▶ **PROBLEM TO SOLVE**
The expected output is the full set of entries, printed exactly, without pictures.

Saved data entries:
================

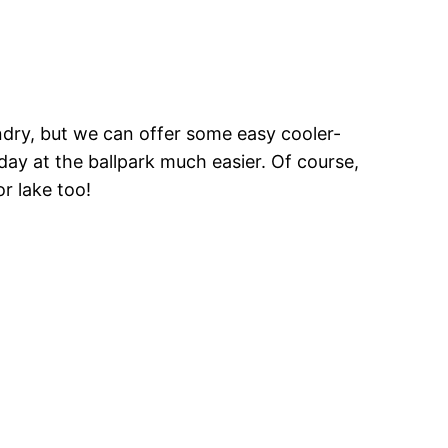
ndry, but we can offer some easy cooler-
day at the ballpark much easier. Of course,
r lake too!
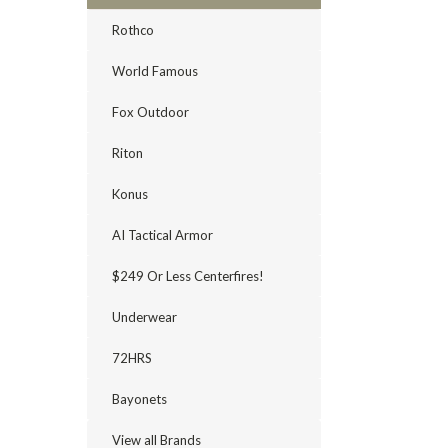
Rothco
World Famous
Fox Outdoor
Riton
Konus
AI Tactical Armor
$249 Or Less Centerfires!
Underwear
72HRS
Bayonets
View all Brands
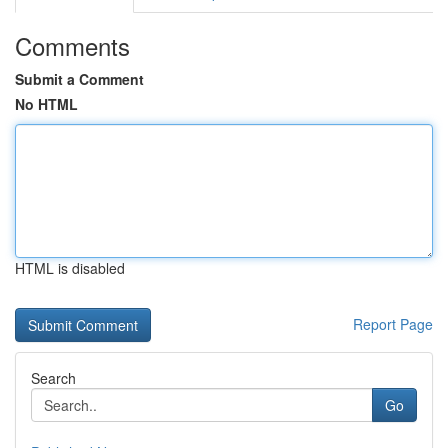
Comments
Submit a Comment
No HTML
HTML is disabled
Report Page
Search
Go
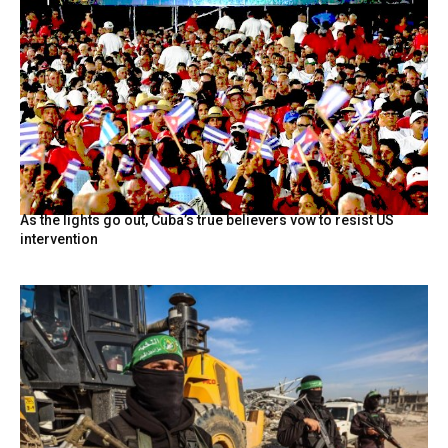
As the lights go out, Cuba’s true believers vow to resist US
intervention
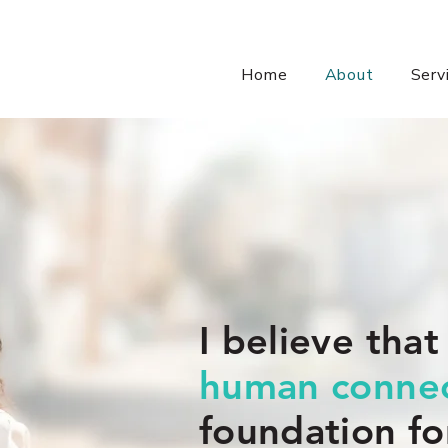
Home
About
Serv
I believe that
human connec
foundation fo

================

▶ **COMPLETED TASK**
ndry, but we can offer some easy cooler-
day at the ballpark much easier. Of course,
r lake too!
Rothco
World Famous
Fox Outdoor
Riton
Konus
AI Tactical Armor
$249 Or Less Centerfires!
Underwear
72HRS
Bayonets
View all Brands
Comments
Submit a Comment
No HTML
HTML is disabled
Report Page
Search
Go
As the lights go out, Cuba’s true believers vow to resist US
intervention
Home
About
Serv
I believe that
human connec
foundation fo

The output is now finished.